● **Description of the task**
Filter the material below down to the lines with the word "Barcelona" and give those lines.

/---

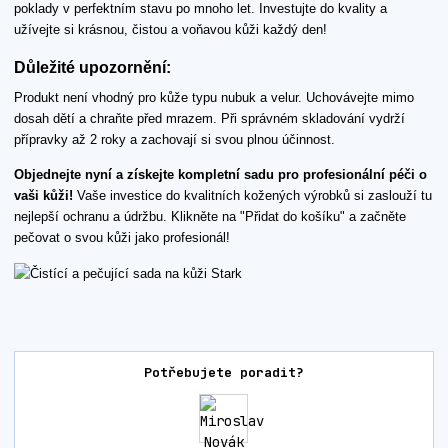
poklady v perfektním stavu po mnoho let. Investujte do kvality a
užívejte si krásnou, čistou a voňavou kůži každý den!
Důležité upozornění:
Produkt není vhodný pro kůže typu nubuk a velur. Uchovávejte mimo
dosah dětí a chraňte před mrazem. Při správném skladování vydrží
přípravky až 2 roky a zachovají si svou plnou účinnost.
Objednejte nyní a získejte kompletní sadu pro profesionální péči o
vaši kůži!
Vaše investice do kvalitních kožených výrobků si zaslouží tu
nejlepší ochranu a údržbu. Klikněte na "Přidat do košíku" a začněte
pečovat o svou kůži jako profesionál!
Potřebujete poradit?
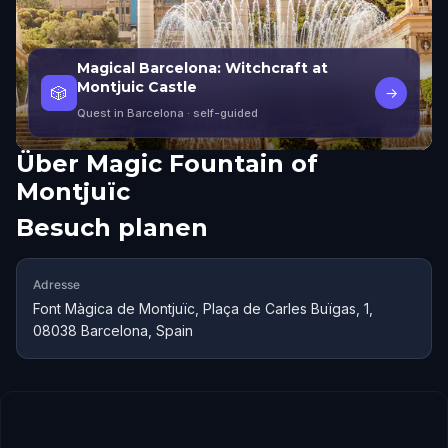
Magical Barcelona: Witchcraft at
Montjuic Castle
🎲
→
Quest in Barcelona
· self-guided
Über
Magic Fountain of
Montjuïc
Besuch planen
Adresse
Font Màgica de Montjuïc, Plaça de Carles Buïgas, 1,
08038 Barcelona, Spain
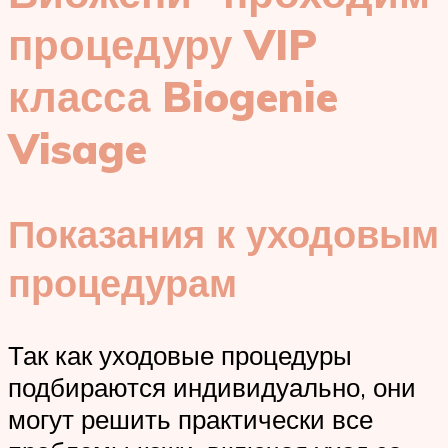
процедуру VIP
класса Biogenie
Visage
Показания к уходовым
процедурам
Так как уходовые процедуры
подбираются индивидуально, они
могут решить практически все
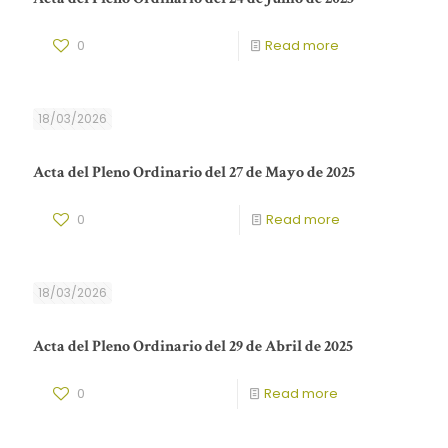
0
Read more
18/03/2026
Acta del Pleno Ordinario del 27 de Mayo de 2025
0
Read more
18/03/2026
Acta del Pleno Ordinario del 29 de Abril de 2025
0
Read more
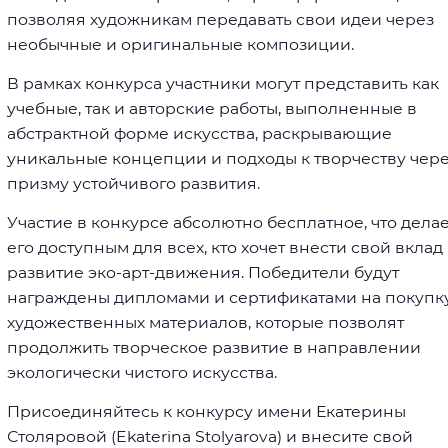
позволяя художникам передавать свои идеи через
необычные и оригинальные композиции.
В рамках конкурса участники могут представить как
учебные, так и авторские работы, выполненные в
абстрактной форме искусства, раскрывающие
уникальные концепции и подходы к творчеству чер
призму устойчивого развития.
Участие в конкурсе абсолютно бесплатное, что дела
его доступным для всех, кто хочет внести свой вклад
развитие эко-арт-движения. Победители будут
награждены дипломами и сертификатами на покупк
художественных материалов, которые позволят
продолжить творческое развитие в направлении
экологически чистого искусства.
Присоединяйтесь к конкурсу имени Екатерины
Столяровой (Ekaterina Stolyarova) и внесите свой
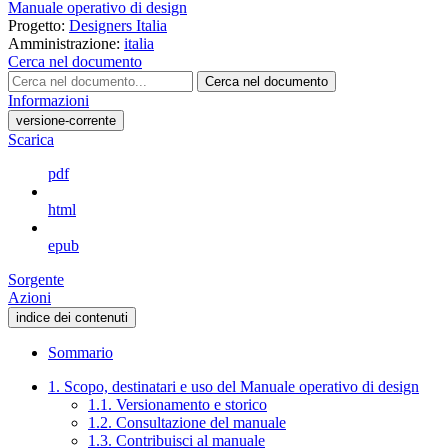
Manuale operativo di design
Progetto:
Designers Italia
Amministrazione:
italia
Cerca nel documento
Cerca nel documento
Informazioni
versione-corrente
Scarica
pdf
html
epub
Sorgente
Azioni
indice dei contenuti
Sommario
1. Scopo, destinatari e uso del Manuale operativo di design
1.1. Versionamento e storico
1.2. Consultazione del manuale
1.3. Contribuisci al manuale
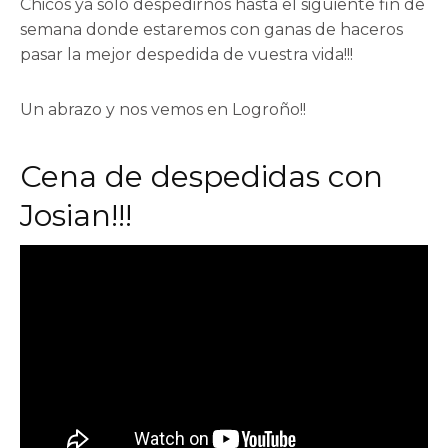
Chicos ya solo despedirnos hasta el siguiente fin de
semana donde estaremos con ganas de haceros
pasar la mejor despedida de vuestra vida!!!
Un abrazo y nos vemos en Logroño!!
Cena de despedidas con
Josian!!!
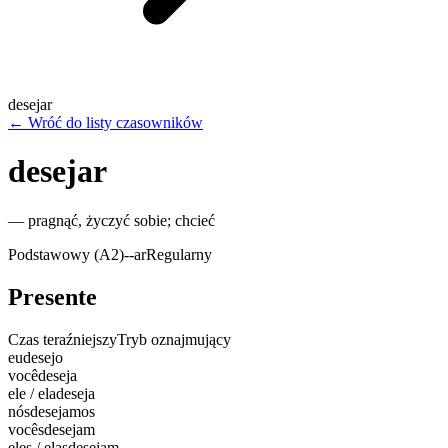
desejar
←
Wróć do listy czasowników
desejar
—
pragnąć, życzyć sobie; chcieć
Podstawowy (A2)
-
-ar
Regularny
Presente
Czas teraźniejszy
Tryb oznajmujący
eu
desejo
você
deseja
ele / ela
deseja
nós
desejamos
vocês
desejam
eles / elas
desejam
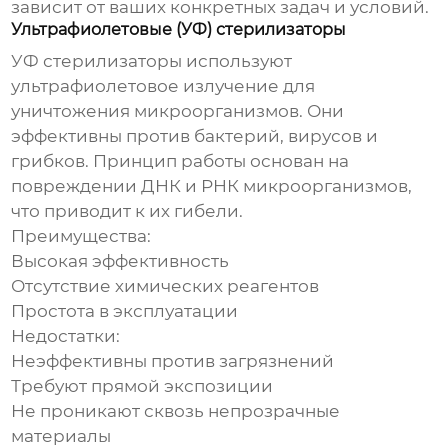
зависит от ваших конкретных задач и условий.
Ультрафиолетовые (УФ) стерилизаторы
УФ стерилизаторы используют
ультрафиолетовое излучение для
уничтожения микроорганизмов. Они
эффективны против бактерий, вирусов и
грибков. Принцип работы основан на
повреждении ДНК и РНК микроорганизмов,
что приводит к их гибели.
Преимущества:
Высокая эффективность
Отсутствие химических реагентов
Простота в эксплуатации
Недостатки:
Неэффективны против загрязнений
Требуют прямой экспозиции
Не проникают сквозь непрозрачные
материалы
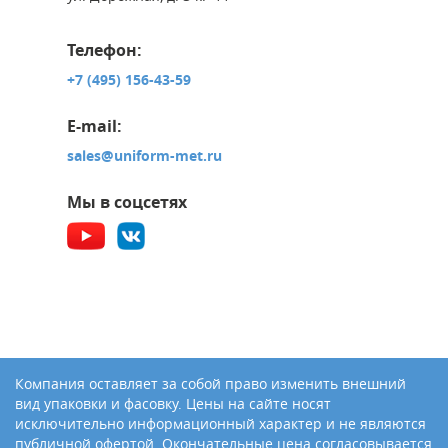
Телефон:
+7 (495) 156-43-59
E-mail:
sales@uniform-met.ru
Мы в соцсетях
Компания оставляет за собой право изменить внешний
вид упаковки и фасовку. Цены на сайте носят
исключительно информационный характер и не являются
публичной офертой. Окончательные цена согласовывается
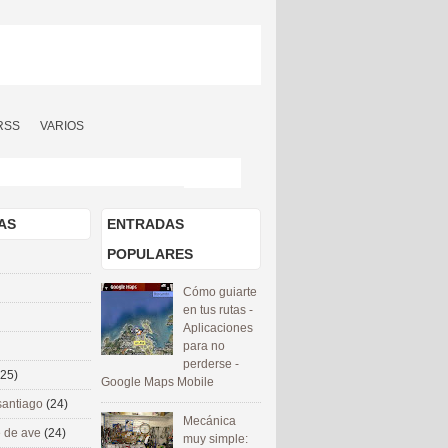
RSS
VARIOS
AS
ENTRADAS
POPULARES
Cómo guiarte
en tus rutas -
Aplicaciones
para no
perderse -
(25)
Google Maps Mobile
santiago
(24)
Mecánica
 de ave
(24)
muy simple:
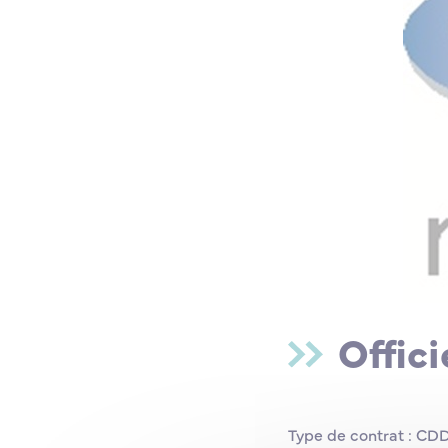
Offic
Type de contrat : CDD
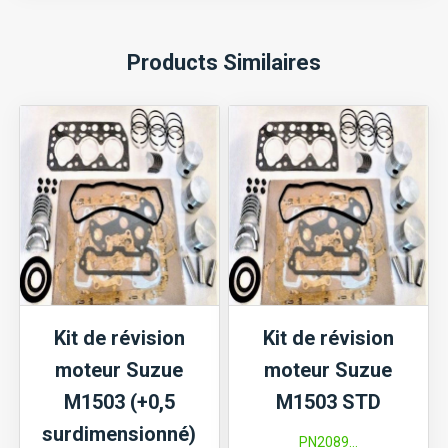
Products Similaires
Kit de révision
Kit de révision
moteur Suzue
moteur Suzue
M1503 (+0,5
M1503 STD
surdimensionné)
PN2089...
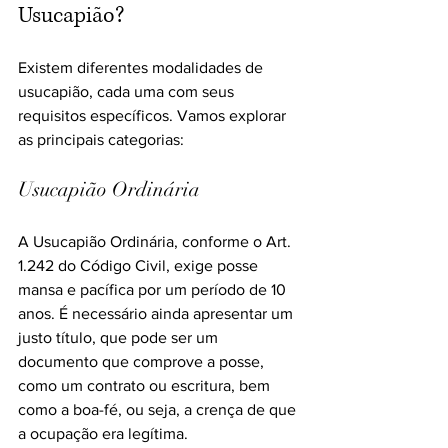
Usucapião?
Existem diferentes modalidades de 
usucapião, cada uma com seus 
requisitos específicos. Vamos explorar 
as principais categorias:
Usucapião Ordinária
A Usucapião Ordinária, conforme o Art. 
1.242 do Código Civil, exige posse 
mansa e pacífica por um período de 10 
anos. É necessário ainda apresentar um 
justo título, que pode ser um 
documento que comprove a posse, 
como um contrato ou escritura, bem 
como a boa-fé, ou seja, a crença de que 
a ocupação era legítima.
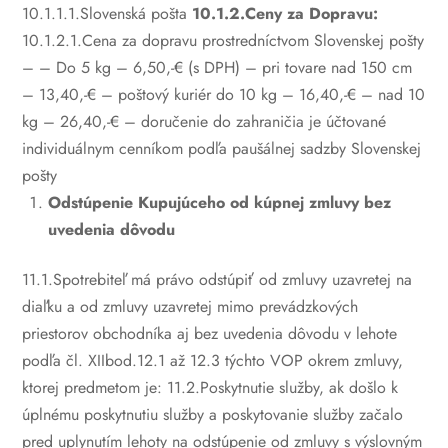
10.1.1.1.Slovenská pošta
10.1.2.Ceny za Dopravu:
10.1.2.1.Cena za dopravu prostredníctvom Slovenskej pošty
–
– Do 5 kg – 6,50,-€ (s DPH)
– pri tovare nad 150 cm
– 13,40,-€
– poštový kuriér do 10 kg – 16,40,-€
– nad 10
kg – 26,40,-€
– doručenie do zahraničia je účtované
individuálnym cenníkom podľa paušálnej sadzby Slovenskej
pošty
Odstúpenie Kupujúceho od kúpnej zmluvy bez
uvedenia dôvodu
11.1.Spotrebiteľ má právo odstúpiť od zmluvy uzavretej na
diaľku a od zmluvy uzavretej mimo prevádzkových
priestorov obchodníka aj bez uvedenia dôvodu v lehote
podľa čl. XIIbod.12.1 až 12.3 týchto VOP okrem zmluvy,
ktorej predmetom je:
11.2.Poskytnutie služby, ak došlo k
úplnému poskytnutiu služby a poskytovanie služby začalo
pred uplynutím lehoty na odstúpenie od zmluvy s výslovným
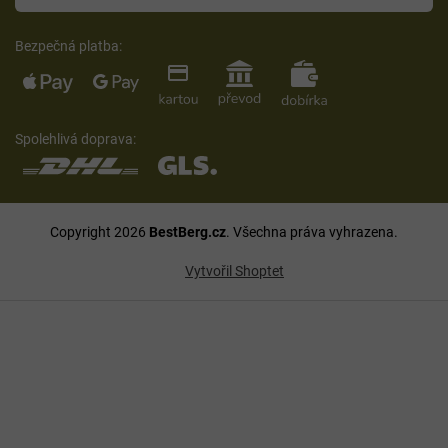
Bezpečná platba:
Spolehlivá doprava:
Copyright 2026
BestBerg.cz
. Všechna práva vyhrazena.
Vytvořil Shoptet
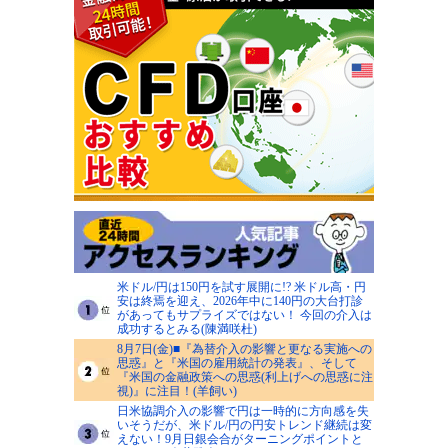
米ドル/円は150円を試す展開に!? 米ドル高・円
安は終焉を迎え、2026年中に140円の大台打診
があってもサプライズではない！ 今回の介入は
成功するとみる(陳満咲杜)
8月7日(金)■『為替介入の影響と更なる実施への
思惑』と『米国の雇用統計の発表』、そして
『米国の金融政策への思惑(利上げへの思惑に注
視)』に注目！(羊飼い)
日米協調介入の影響で円は一時的に方向感を失
いそうだが、米ドル/円の円安トレンド継続は変
えない！9月日銀会合がターニングポイントと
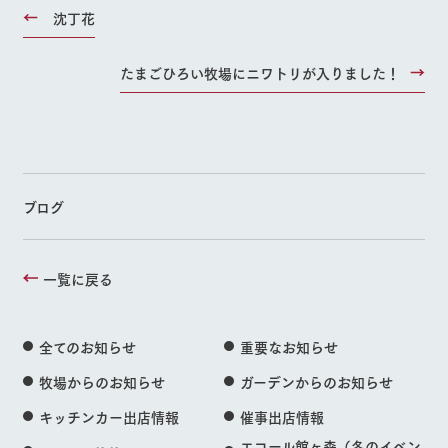
沈丁花
たまごひろい牧場にニワトリが入りました！
ブログ
一覧に戻る
全てのお知らせ
重要なお知らせ
牧場からのお知らせ
ガーデンからのお知らせ
キッチンカー出店情報
催事出店情報
エコール館ヶ森（冬のイベン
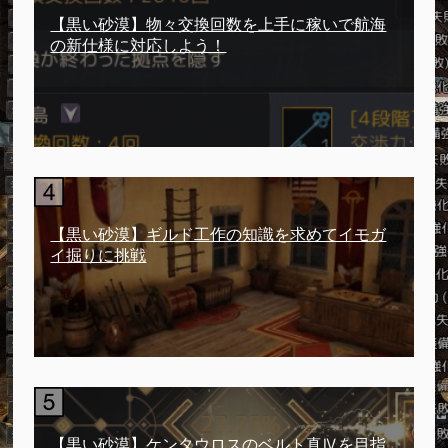
【黒い砂漠】物々交換回数を上手に稼いで航海
の新仕様に対応しよう！
【黒い砂漠】ギルド工作の知識を求めてイモガ
イ掘りに挑戦
【黒い砂漠】ケンタウロスのベルト真Ⅳを目指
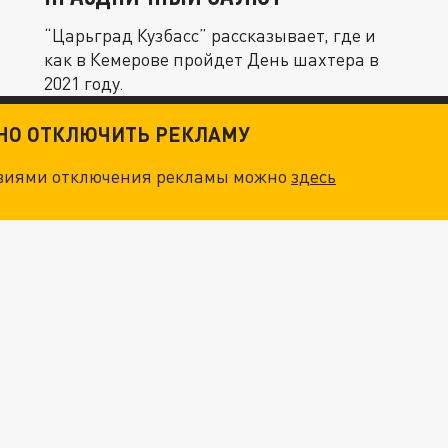
“Царьград Кузбасс” рассказывает, где и
как в Кемерове пройдет День шахтера в
2021 году.
ТНО ОТКЛЮЧИТЬ РЕКЛАМУ
овиями отключения рекламы можно
здесь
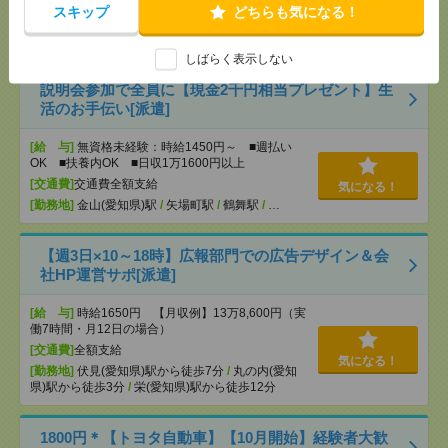
[交通費]
交通費全額支給
スキップ
どちらも気になる！
気になる！
[勤務地]
名古屋大学駅
/
千種駅
/
東山公園(愛知県)駅
/
…
しばらく表示しない
説明会参加で全員に【現金2千円相当プレゼント】生
活のお手伝い[派遣]
[給 与]
無資格未経験：時給1450円～ ■週払い
OK ■扶養内OK ■日収1万1600円以上
[交通費]
交通費全額支給
気になる！
[勤務地]
金山(愛知県)駅
/
矢場町駅
/
鶴舞駅
/
…
【週3日×10～18時】広報部門での広告デザイン＆会
社HP運営サポ[派遣]
[給 与]
時給1650円 【月収例】13万8,600円（実
働7時間・月12日の場合）
[交通費]
全額支給
気になる！
[勤務地]
伏見(愛知県)駅から徒歩7分
/
丸の内(愛知
県)駅から徒歩3分
/
栄(愛知県)駅から徒歩12分
1800円＊【トヨタ自動車】【10月開始】経験者大歓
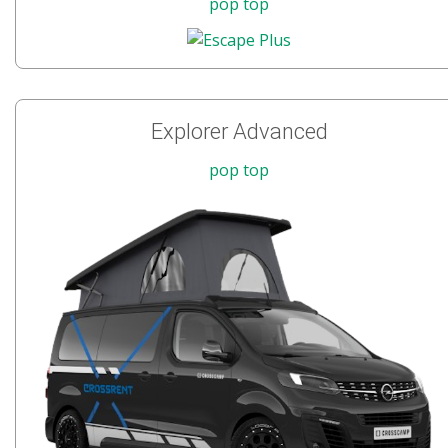
pop top
Explorer Advanced
pop top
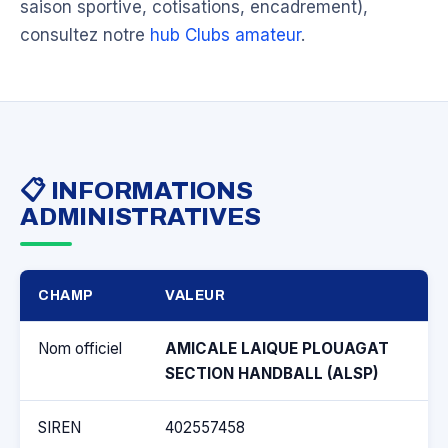
saison sportive, cotisations, encadrement),
consultez notre
hub Clubs amateur
.
📋 INFORMATIONS
ADMINISTRATIVES
CHAMP
VALEUR
Nom officiel
AMICALE LAIQUE PLOUAGAT
SECTION HANDBALL (ALSP)
SIREN
402557458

\---

● **Worked solution**
Magical Barcelona: Witchcraft at
Quest in Barcelona
08038 Barcelona, Spain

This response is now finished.